Task objective
Extract the data exactly, missing nothing.

=== Entries supplied ===

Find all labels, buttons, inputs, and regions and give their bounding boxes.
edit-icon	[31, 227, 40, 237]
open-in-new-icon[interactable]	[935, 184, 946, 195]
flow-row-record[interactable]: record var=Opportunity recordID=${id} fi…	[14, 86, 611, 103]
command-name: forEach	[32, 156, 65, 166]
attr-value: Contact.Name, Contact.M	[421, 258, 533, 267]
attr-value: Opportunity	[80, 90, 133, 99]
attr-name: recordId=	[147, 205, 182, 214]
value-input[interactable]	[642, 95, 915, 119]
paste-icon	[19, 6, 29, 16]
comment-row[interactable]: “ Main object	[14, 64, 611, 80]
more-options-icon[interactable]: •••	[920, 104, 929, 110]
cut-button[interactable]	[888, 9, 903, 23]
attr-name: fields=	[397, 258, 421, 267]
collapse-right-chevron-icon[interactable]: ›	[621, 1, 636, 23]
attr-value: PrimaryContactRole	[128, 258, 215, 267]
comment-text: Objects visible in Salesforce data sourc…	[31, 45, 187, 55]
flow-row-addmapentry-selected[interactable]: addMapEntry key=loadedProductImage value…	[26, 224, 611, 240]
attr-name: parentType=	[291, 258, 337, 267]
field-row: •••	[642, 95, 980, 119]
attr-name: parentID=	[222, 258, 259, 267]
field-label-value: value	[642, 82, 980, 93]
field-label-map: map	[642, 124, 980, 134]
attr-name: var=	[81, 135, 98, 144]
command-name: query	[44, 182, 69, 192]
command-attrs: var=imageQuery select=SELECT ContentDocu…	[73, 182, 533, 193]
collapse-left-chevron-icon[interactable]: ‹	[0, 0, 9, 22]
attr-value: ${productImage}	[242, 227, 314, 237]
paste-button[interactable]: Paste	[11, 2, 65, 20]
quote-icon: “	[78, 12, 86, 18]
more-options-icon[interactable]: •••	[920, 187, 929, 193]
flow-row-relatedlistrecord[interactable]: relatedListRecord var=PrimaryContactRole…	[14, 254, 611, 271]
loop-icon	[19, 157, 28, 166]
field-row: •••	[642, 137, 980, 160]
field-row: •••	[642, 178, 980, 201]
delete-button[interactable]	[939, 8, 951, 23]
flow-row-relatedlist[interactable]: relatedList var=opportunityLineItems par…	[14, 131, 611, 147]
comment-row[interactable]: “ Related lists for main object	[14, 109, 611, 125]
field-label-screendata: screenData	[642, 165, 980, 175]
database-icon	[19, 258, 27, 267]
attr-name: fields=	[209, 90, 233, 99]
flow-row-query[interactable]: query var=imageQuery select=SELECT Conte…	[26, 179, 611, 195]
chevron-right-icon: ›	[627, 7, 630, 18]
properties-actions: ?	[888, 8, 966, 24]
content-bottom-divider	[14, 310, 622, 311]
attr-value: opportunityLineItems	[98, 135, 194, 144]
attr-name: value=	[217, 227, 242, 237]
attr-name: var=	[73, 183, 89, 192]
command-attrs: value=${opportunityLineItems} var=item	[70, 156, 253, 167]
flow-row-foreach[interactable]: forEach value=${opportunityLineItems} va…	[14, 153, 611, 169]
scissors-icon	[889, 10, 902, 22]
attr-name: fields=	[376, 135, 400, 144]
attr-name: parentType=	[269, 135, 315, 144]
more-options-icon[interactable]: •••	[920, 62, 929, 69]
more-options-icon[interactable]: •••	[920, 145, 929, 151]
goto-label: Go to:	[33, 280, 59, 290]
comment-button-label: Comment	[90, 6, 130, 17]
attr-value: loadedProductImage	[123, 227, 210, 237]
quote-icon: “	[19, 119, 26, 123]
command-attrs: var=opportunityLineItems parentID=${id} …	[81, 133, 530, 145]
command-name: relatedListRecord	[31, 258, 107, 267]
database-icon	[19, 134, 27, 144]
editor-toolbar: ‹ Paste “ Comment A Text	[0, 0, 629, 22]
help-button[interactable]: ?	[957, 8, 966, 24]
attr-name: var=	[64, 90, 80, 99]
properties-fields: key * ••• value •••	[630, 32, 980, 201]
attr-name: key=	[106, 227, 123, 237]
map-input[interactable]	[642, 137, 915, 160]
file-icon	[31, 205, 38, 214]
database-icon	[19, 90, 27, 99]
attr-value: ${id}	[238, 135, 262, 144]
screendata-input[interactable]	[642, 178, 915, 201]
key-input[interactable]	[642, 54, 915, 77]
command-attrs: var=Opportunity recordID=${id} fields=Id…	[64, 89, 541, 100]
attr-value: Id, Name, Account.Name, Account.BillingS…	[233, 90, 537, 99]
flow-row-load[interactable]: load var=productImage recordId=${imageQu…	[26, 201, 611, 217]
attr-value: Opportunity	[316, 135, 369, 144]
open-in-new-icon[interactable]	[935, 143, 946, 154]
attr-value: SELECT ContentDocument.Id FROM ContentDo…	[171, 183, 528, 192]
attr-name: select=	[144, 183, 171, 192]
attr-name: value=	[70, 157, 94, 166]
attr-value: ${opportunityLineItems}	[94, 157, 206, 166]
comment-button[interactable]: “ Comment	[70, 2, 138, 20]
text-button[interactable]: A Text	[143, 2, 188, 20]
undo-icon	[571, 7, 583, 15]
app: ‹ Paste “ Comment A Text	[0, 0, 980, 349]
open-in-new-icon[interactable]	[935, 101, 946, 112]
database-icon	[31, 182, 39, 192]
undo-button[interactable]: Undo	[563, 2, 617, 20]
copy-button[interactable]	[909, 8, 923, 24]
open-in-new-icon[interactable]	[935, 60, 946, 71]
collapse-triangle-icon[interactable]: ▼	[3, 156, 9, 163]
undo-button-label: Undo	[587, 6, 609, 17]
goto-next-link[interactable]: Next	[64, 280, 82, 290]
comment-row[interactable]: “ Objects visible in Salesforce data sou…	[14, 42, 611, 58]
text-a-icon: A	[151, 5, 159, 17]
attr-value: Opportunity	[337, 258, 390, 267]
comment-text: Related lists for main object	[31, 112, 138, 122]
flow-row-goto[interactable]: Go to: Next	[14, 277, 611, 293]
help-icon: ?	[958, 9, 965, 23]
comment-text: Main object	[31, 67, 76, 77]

===

Written answer
Find all labels, buttons, inputs, and regions and give their bounding boxes.
edit-icon	[31, 227, 40, 237]
open-in-new-icon[interactable]	[935, 184, 946, 195]
flow-row-record[interactable]: record var=Opportunity recordID=${id} fi…	[14, 86, 611, 103]
command-name: forEach	[32, 156, 65, 166]
attr-value: Contact.Name, Contact.M	[421, 258, 533, 267]
attr-value: Opportunity	[80, 90, 133, 99]
attr-name: recordId=	[147, 205, 182, 214]
value-input[interactable]	[642, 95, 915, 119]
paste-icon	[19, 6, 29, 16]
comment-row[interactable]: “ Main object	[14, 64, 611, 80]
more-options-icon[interactable]: •••	[920, 104, 929, 110]
cut-button[interactable]	[888, 9, 903, 23]
attr-name: fields=	[397, 258, 421, 267]
collapse-right-chevron-icon[interactable]: ›	[621, 1, 636, 23]
attr-value: PrimaryContactRole	[128, 258, 215, 267]
comment-text: Objects visible in Salesforce data sourc…	[31, 45, 187, 55]
flow-row-addmapentry-selected[interactable]: addMapEntry key=loadedProductImage value…	[26, 224, 611, 240]
attr-name: parentType=	[291, 258, 337, 267]
field-row: •••	[642, 95, 980, 119]
attr-name: parentID=	[222, 258, 259, 267]
field-label-value: value	[642, 82, 980, 93]
field-label-map: map	[642, 124, 980, 134]
attr-name: var=	[81, 135, 98, 144]
command-name: query	[44, 182, 69, 192]
command-attrs: var=imageQuery select=SELECT ContentDocu…	[73, 182, 533, 193]
collapse-left-chevron-icon[interactable]: ‹	[0, 0, 9, 22]
attr-value: ${productImage}	[242, 227, 314, 237]
paste-button[interactable]: Paste	[11, 2, 65, 20]
quote-icon: “	[78, 12, 86, 18]
more-options-icon[interactable]: •••	[920, 187, 929, 193]
flow-row-relatedlistrecord[interactable]: relatedListRecord var=PrimaryContactRole…	[14, 254, 611, 271]
loop-icon	[19, 157, 28, 166]
field-row: •••	[642, 137, 980, 160]
field-row: •••	[642, 178, 980, 201]
delete-button[interactable]	[939, 8, 951, 23]
flow-row-relatedlist[interactable]: relatedList var=opportunityLineItems par…	[14, 131, 611, 147]
comment-row[interactable]: “ Related lists for main object	[14, 109, 611, 125]
field-label-screendata: screenData	[642, 165, 980, 175]
database-icon	[19, 258, 27, 267]
attr-name: fields=	[209, 90, 233, 99]
flow-row-query[interactable]: query var=imageQuery select=SELECT Conte…	[26, 179, 611, 195]
chevron-right-icon: ›	[627, 7, 630, 18]
properties-actions: ?	[888, 8, 966, 24]
content-bottom-divider	[14, 310, 622, 311]
attr-value: opportunityLineItems	[98, 135, 194, 144]
attr-name: value=	[217, 227, 242, 237]
attr-name: var=	[73, 183, 89, 192]
command-attrs: value=${opportunityLineItems} var=item	[70, 156, 253, 167]
flow-row-foreach[interactable]: forEach value=${opportunityLineItems} va…	[14, 153, 611, 169]
scissors-icon	[889, 10, 902, 22]
attr-name: fields=	[376, 135, 400, 144]
attr-name: parentType=	[269, 135, 315, 144]
more-options-icon[interactable]: •••	[920, 62, 929, 69]
more-options-icon[interactable]: •••	[920, 145, 929, 151]
goto-label: Go to:	[33, 280, 59, 290]
comment-button-label: Comment	[90, 6, 130, 17]
attr-value: loadedProductImage	[123, 227, 210, 237]
quote-icon: “	[19, 119, 26, 123]
command-attrs: var=opportunityLineItems parentID=${id} …	[81, 133, 530, 145]
command-name: relatedListRecord	[31, 258, 107, 267]
database-icon	[19, 134, 27, 144]
editor-toolbar: ‹ Paste “ Comment A Text	[0, 0, 629, 22]
help-button[interactable]: ?	[957, 8, 966, 24]
attr-name: var=	[64, 90, 80, 99]
properties-fields: key * ••• value •••	[630, 32, 980, 201]
attr-name: key=	[106, 227, 123, 237]
map-input[interactable]	[642, 137, 915, 160]
file-icon	[31, 205, 38, 214]
database-icon	[19, 90, 27, 99]
attr-value: ${id}	[238, 135, 262, 144]
screendata-input[interactable]	[642, 178, 915, 201]
key-input[interactable]	[642, 54, 915, 77]
command-attrs: var=Opportunity recordID=${id} fields=Id…	[64, 89, 541, 100]
attr-value: Id, Name, Account.Name, Account.BillingS…	[233, 90, 537, 99]
flow-row-load[interactable]: load var=productImage recordId=${imageQu…	[26, 201, 611, 217]
attr-value: Opportunity	[316, 135, 369, 144]
open-in-new-icon[interactable]	[935, 143, 946, 154]
attr-value: SELECT ContentDocument.Id FROM ContentDo…	[171, 183, 528, 192]
attr-name: select=	[144, 183, 171, 192]
attr-name: value=	[70, 157, 94, 166]
attr-value: ${opportunityLineItems}	[94, 157, 206, 166]
comment-button[interactable]: “ Comment	[70, 2, 138, 20]
text-button[interactable]: A Text	[143, 2, 188, 20]
undo-icon	[571, 7, 583, 15]
app: ‹ Paste “ Comment A Text	[0, 0, 980, 349]
open-in-new-icon[interactable]	[935, 101, 946, 112]
database-icon	[31, 182, 39, 192]
undo-button[interactable]: Undo	[563, 2, 617, 20]
copy-button[interactable]	[909, 8, 923, 24]
open-in-new-icon[interactable]	[935, 60, 946, 71]
collapse-triangle-icon[interactable]: ▼	[3, 156, 9, 163]
undo-button-label: Undo	[587, 6, 609, 17]
goto-next-link[interactable]: Next	[64, 280, 82, 290]
comment-row[interactable]: “ Objects visible in Salesforce data sou…	[14, 42, 611, 58]
text-a-icon: A	[151, 5, 159, 17]
attr-value: Opportunity	[337, 258, 390, 267]
comment-text: Related lists for main object	[31, 112, 138, 122]
flow-row-goto[interactable]: Go to: Next	[14, 277, 611, 293]
help-icon: ?	[958, 9, 965, 23]
comment-text: Main object	[31, 67, 76, 77]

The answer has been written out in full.